The MCMI will be an annex to ACMI at Federation Square with a similar relationship to our NGVI (National Gallery of Victoria International) and the NGVA (National Gallery of Victoria Australia). The holdings and exhibitions will indulge an investigation into a Melbourne-ness with an alliance to all its states film schools and artists. In parallel MCMI will exhibit and explore the relevance of International masterpieces and contemporary works that have influence Melbourne's filmic lineage. The film still on our poster is from 'Dogs in Space' a quintessential junkie movie from the 80s set in Richmond starring Michael Hutchence. The weeks will be atmospherically themed, a film (local or international) and great Melbourne space will be 'wine-matched' to affirm that the two mediums, film and architecture, can both indulge the one visual language.
MELBOURNE CENTRE FOR MOVING IMAGE UNDERSTANDING & INTERPRETING VISUAL LANGUAGE
MONIQUE BRADY-WARD & SCOTT WOODWARD
Alexander McGlade, Section 1:200
Section explaining the relationships between the different stair systems and the way they come together to form a building that is entirely made up of stairs
Alexander McGlade, Main entry stair perspective
Main entrance stair showcasing the buildings striking atheistic which references images from pop culture associated with television and cinema.
Alexander McGlade, Victoria St Façade Perspective
Perspective showing the main façade of the building made of rotating battens designed to give the illusion of movement to passing cars (a moving image for the moving image)
Alexander McGlade, Capsule Cinema
Design for the cinema of the future 1950 inspired by the film ‘Mon Oncle’. Plays on the idea of over design caused by modernist ideals and the people of the times willingness to embrace anything considered ‘modern’ despite its impracticality.
Kate Crosby, Axonometric Diagram
The Melbourne Centre for the Moving Image is comprised of three two person cinemas, three two person bars, a twenty person cinema, a twenty person bar and two 200 person cinemas.

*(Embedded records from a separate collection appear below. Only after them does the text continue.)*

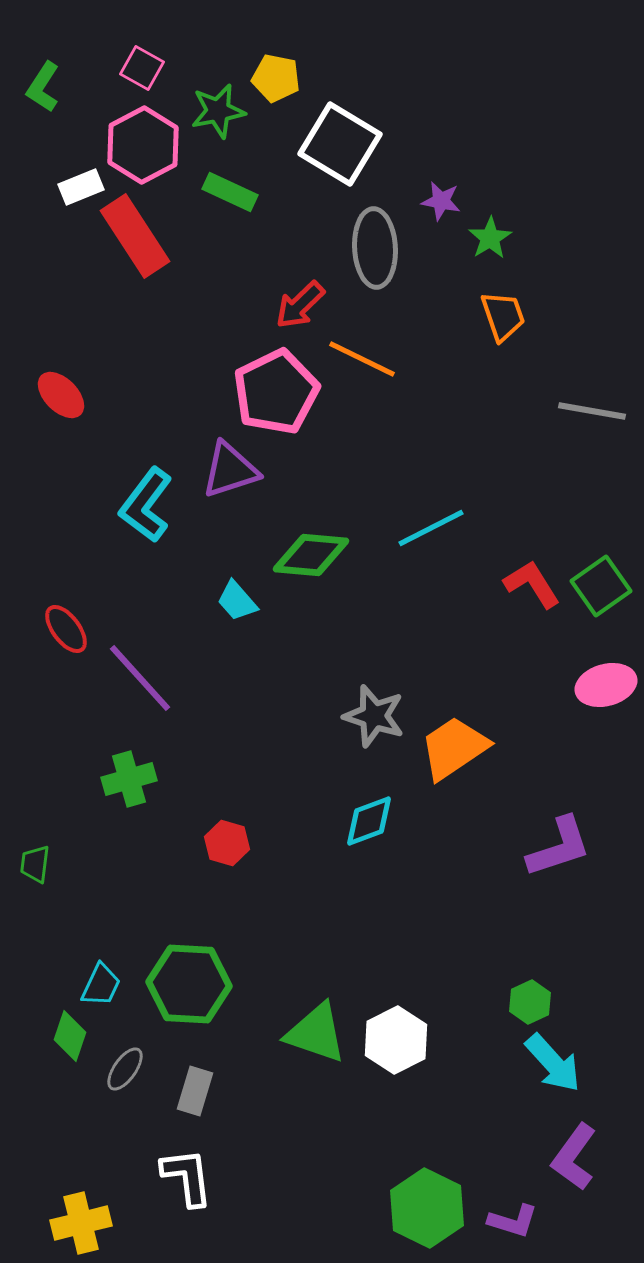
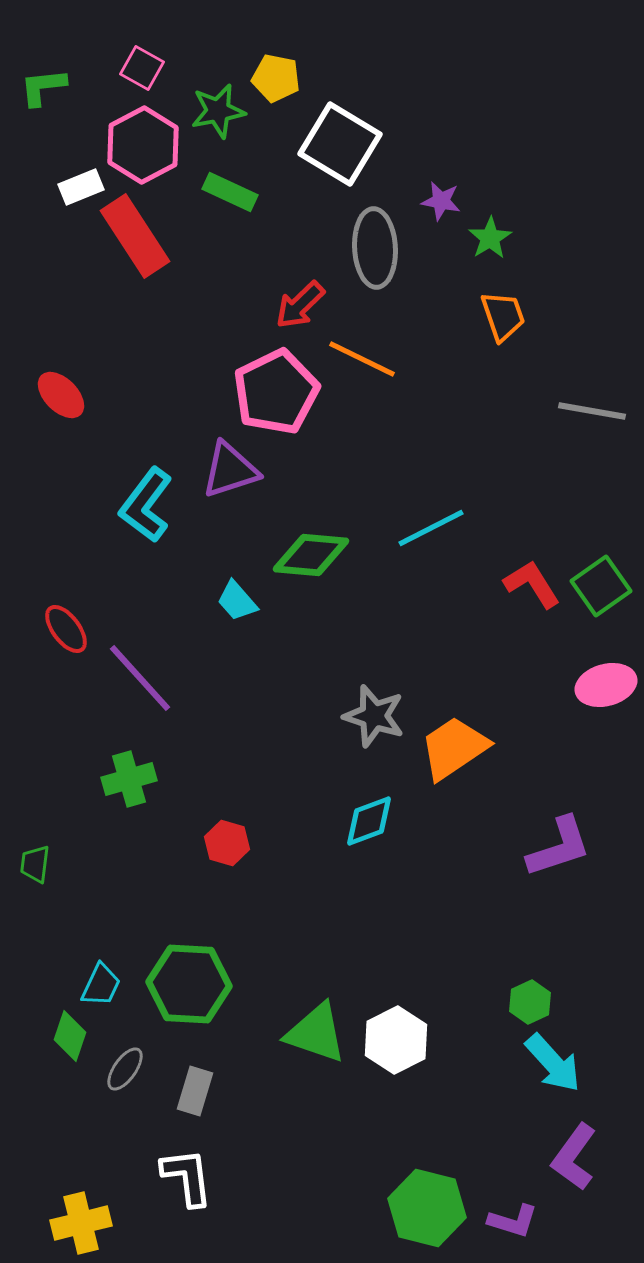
green L-shape at (43, 87): rotated 51 degrees clockwise
green hexagon at (427, 1208): rotated 12 degrees counterclockwise
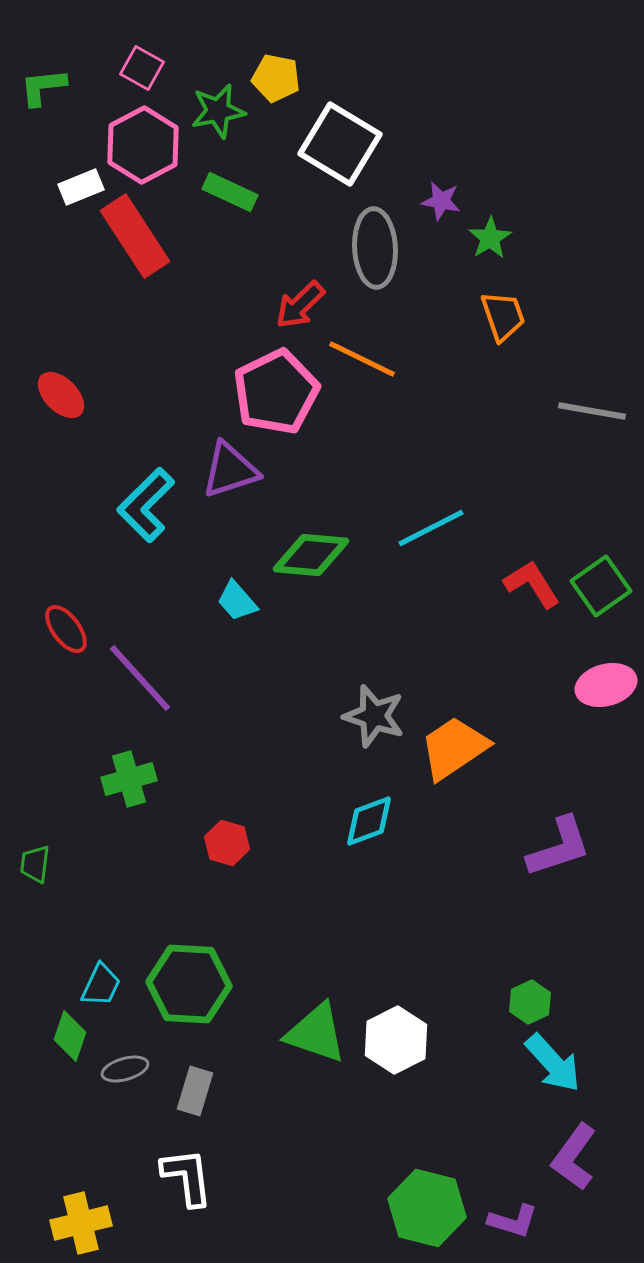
cyan L-shape at (146, 505): rotated 8 degrees clockwise
gray ellipse at (125, 1069): rotated 39 degrees clockwise
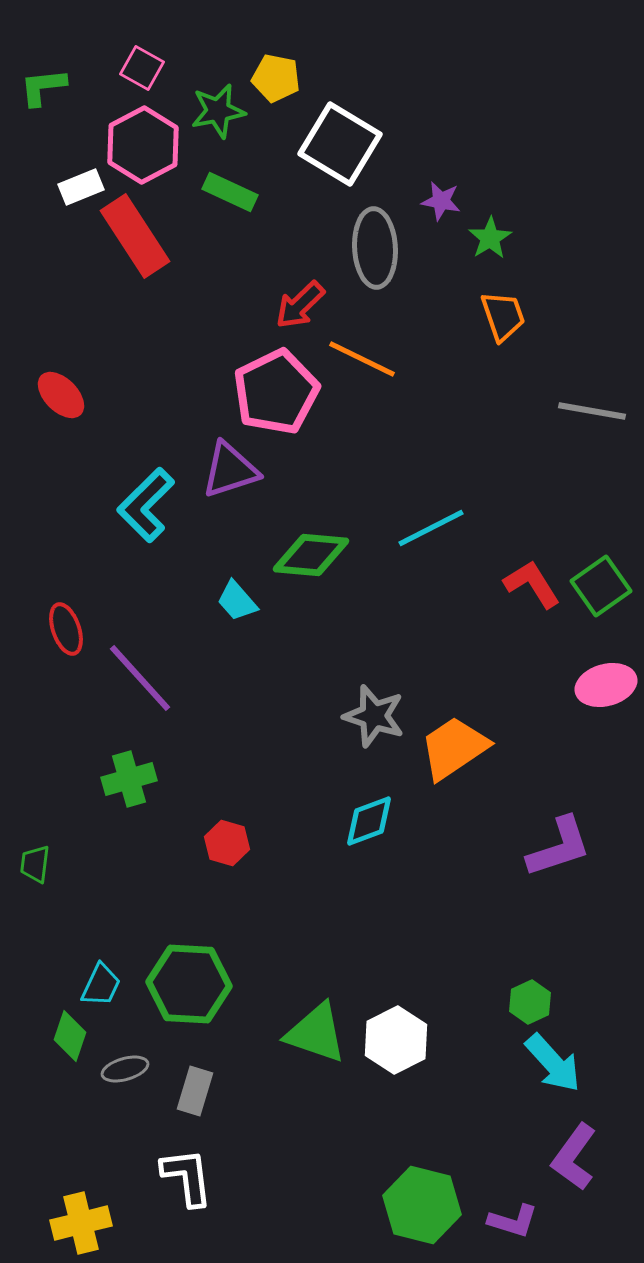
red ellipse at (66, 629): rotated 18 degrees clockwise
green hexagon at (427, 1208): moved 5 px left, 3 px up
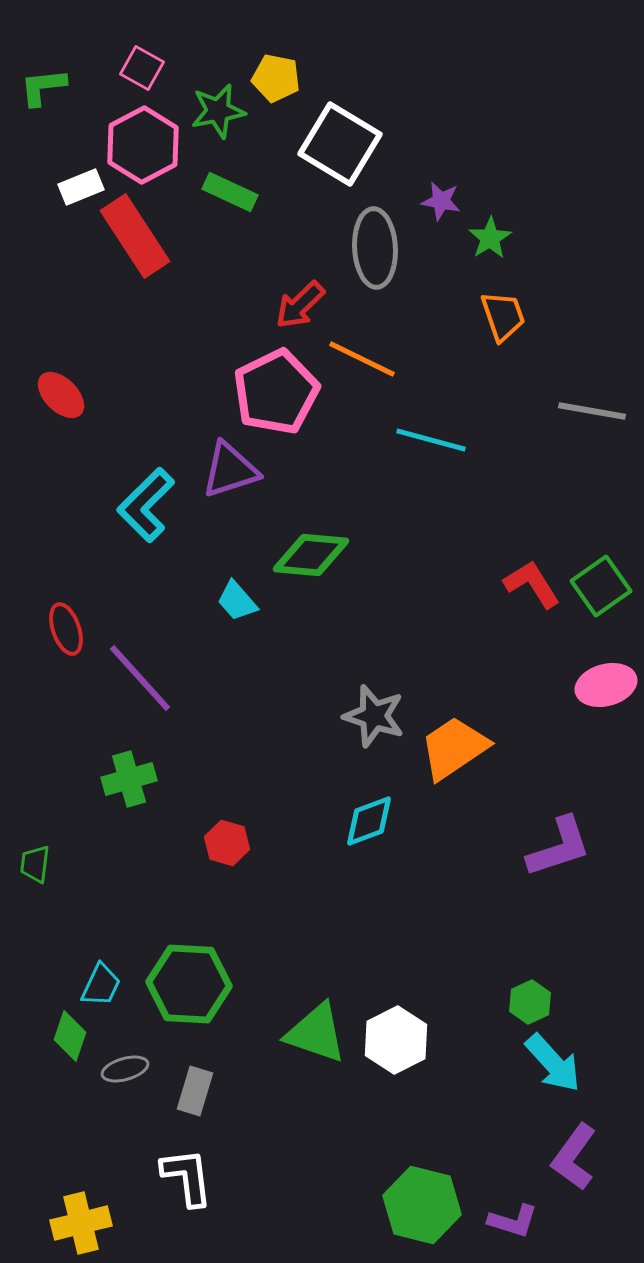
cyan line at (431, 528): moved 88 px up; rotated 42 degrees clockwise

Each of these components was individually designed using the visual language of a selection of films and video art including Wong Kar Wai’s ‘In the Mood for Love’ and Jacques Tati’s ‘Mon Oncle’. This diagram illustrates how each component is arranged to form the Melbourne Centre for the Moving Image.
Kate Crosby, Interior render, ground floor
This render is an interior view on the ground floor of the scheme. It shows the informal nature of the ground floor twenty person bar area and entry space. The twenty person cinema floats above the ground floor, held up by a series of piloti.

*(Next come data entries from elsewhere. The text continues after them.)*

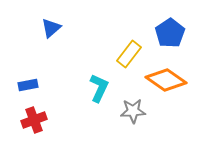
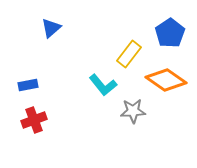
cyan L-shape: moved 4 px right, 3 px up; rotated 116 degrees clockwise
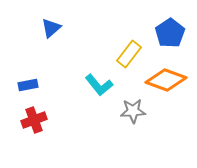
orange diamond: rotated 15 degrees counterclockwise
cyan L-shape: moved 4 px left
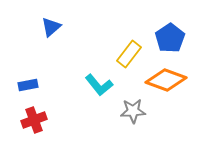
blue triangle: moved 1 px up
blue pentagon: moved 5 px down
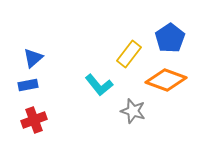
blue triangle: moved 18 px left, 31 px down
gray star: rotated 20 degrees clockwise
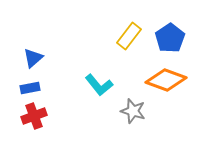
yellow rectangle: moved 18 px up
blue rectangle: moved 2 px right, 3 px down
red cross: moved 4 px up
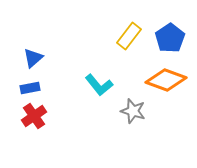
red cross: rotated 15 degrees counterclockwise
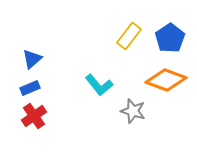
blue triangle: moved 1 px left, 1 px down
blue rectangle: rotated 12 degrees counterclockwise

Kate Crosby, Exterior render
The exterior view captures the entry sequence and overall form of the scheme. The idea of the ‘makeshift’, inspired by the visual language of the film ‘Dogs in Space’ can be seen in the atrium structure with its exaggerated ‘chicken wire’ form. The intention for the brick twenty person bar area is that it can be used in various ways, further drawing on the concept of the ‘makeshift’. The two person cinemas are hidden in the brick silos to the right of the view. The two person bars sit above the two person cinemas, and are intended as a private space for a couple to enjoy. The bars, while private for those inside, act as beacons at the east of the site, for cars driving on Victoria Street towards the city. The aesthetic for the two hundred person cinemas was taken from the film ‘Ghost in the Shell’. The notion of the organic versus the machine in this film can be seen in the design of the cinemas, as metal legs (containing bathrooms and a lift core) penetrate the organic earth and brick below.
Kate Crosby, Ground, first, second & third floor plans
The series of floor plans show the arrangement of the different components on the site.
Kate Crosby, Section
The east west section cuts through a two person cinema, two person bar, the two hundred person cinemas, the twenty person cinema and the ground floor entry space.
Kate Crosby, Model photograph
This view of the model shows how the two person bars act as beacons above the brick silos which contain the two person cinemas. The placement of these beacons on the very public corner on Victoria Street is important, as it is this view that will be seen by hundreds of motorists travelling to the city each day.